MIE is still young – we only started rolling it out across campuses this fall semester – so I’ve only heard anecdotal evidence of it influencing institutional decision-making. All of our customers are excited about the prospect of making better subscription decisions while cutting subscription costs, and one librarian at a North American institution has told me specifically that he plans to use the data as negotiation leverage when discussing journal subscription renewals. It’ll be interesting how this plays out over the next few months, as we’re gradually expanding coverage to more campuses.

As for the meaning of Mendeley’s real-time readership index: I believe it is simply a very good measure of research impact, and a leading indicator of citation metrics.

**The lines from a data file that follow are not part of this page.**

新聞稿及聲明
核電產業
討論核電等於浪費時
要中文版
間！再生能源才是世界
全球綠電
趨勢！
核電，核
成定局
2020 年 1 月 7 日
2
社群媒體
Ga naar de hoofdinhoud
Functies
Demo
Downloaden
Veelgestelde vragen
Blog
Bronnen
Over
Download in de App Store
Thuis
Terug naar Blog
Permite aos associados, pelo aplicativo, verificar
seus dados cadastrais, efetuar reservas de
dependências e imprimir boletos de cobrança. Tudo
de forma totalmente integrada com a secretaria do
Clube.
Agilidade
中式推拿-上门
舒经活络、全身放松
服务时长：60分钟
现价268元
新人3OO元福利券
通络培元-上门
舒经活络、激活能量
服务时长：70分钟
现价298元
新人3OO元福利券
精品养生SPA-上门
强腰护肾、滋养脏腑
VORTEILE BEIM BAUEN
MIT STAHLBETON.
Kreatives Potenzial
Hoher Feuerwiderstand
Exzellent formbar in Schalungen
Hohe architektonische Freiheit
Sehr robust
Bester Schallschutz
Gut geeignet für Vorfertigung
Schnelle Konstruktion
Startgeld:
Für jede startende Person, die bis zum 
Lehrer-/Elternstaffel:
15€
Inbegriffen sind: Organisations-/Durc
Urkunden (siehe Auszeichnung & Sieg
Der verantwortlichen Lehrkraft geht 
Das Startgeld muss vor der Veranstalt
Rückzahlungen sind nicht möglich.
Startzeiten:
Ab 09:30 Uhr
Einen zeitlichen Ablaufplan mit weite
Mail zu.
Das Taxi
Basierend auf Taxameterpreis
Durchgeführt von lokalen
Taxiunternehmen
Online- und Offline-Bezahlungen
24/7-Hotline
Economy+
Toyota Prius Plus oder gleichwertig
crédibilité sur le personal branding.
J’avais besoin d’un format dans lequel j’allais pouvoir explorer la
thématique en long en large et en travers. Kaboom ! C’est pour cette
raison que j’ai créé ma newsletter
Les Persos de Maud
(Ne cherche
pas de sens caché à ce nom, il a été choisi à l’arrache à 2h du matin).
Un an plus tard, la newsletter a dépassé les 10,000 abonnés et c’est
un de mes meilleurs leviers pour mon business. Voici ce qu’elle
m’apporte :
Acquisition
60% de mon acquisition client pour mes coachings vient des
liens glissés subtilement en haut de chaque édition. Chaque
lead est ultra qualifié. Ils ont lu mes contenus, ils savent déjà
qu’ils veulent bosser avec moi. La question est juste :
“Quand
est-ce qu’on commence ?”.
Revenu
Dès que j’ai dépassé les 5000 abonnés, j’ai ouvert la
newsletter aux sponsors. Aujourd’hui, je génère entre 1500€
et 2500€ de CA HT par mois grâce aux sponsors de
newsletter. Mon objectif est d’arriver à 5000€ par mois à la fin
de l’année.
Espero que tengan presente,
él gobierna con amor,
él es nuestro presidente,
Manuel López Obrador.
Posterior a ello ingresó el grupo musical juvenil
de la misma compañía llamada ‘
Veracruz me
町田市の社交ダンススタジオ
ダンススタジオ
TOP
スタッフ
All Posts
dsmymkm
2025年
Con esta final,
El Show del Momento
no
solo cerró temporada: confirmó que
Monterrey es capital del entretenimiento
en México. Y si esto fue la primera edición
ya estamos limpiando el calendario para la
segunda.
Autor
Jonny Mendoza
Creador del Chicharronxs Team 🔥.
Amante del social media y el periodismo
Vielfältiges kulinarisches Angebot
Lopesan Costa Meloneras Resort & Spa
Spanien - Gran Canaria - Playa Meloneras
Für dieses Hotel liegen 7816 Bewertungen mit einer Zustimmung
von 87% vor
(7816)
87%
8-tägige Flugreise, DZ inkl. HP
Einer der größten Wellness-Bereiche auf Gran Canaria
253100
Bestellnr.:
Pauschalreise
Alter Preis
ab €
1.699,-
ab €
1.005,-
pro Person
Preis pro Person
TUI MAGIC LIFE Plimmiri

Logically, you should have read a piece of research before you cite it – though there are studies which suggest that, far too often, research gets cited without having been read[1]. Yet, we’ve never seen it as our job at Mendeley to interpret the data: We want to be a neutral data provider, and leave it up to each field of research to determine which metrics are important to them and how to interpret them.

Interestingly, there have been four bibliometric studies in the past year alone which have found a significant correlation of Mendeley’s readership data with Thomson Reuters’ Impact Factor, the Scopus Citation Index, and Google Scholar citations [2],[3],[4], [5] as well pointing out the remarkable Mendeley’s breadth of coverage.

Have there been any attempts to manipulate Mendeley's numbers?

Not to our knowledge, and it would be very difficult to do so. Because of the scale of Mendeley – we now track the data of more than two million users – and its distributed nature, you would have to create thousands of fake “puppet” accounts from different computers, and have all of those puppet accounts read papers by specific authors. We do have measures in place to prevent bots from creating accounts, and we’d certainly notice odd usage patterns like the one I just described. So, it’s much harder to manipulate our data than it is to manipulate citations, which – as I’m sure you know – is a fairly common problem. Earlier this year, Thomson Reuters kicked a few journals out of their citation index because their editors had gamed their citations metrics.

I'd like to thank Dr. Henning for the interview. Photos courtesy of Mendeley.

Disclaimer: even though most of the articles cited were written by my thesis advisors, they were cited by Dr. Henning - we're simply working a lot about alt-metrics at the moment.


[1] Simkin, M.V. & Roychowdhury, V.P. (2003). Read before you cite. Complex Systems. 14:269-74.

[2] Li, X., Thelwall, M., & Giustini, D. (2011). Validating online reference managers for scholarly impact measurement. Scientometrics.

[3] Li, X., & Thelwall, M. (2012). F1000, Mendeley and Traditional Bibliometric Indicators. 17th International Conference on Science and Technology Indicators.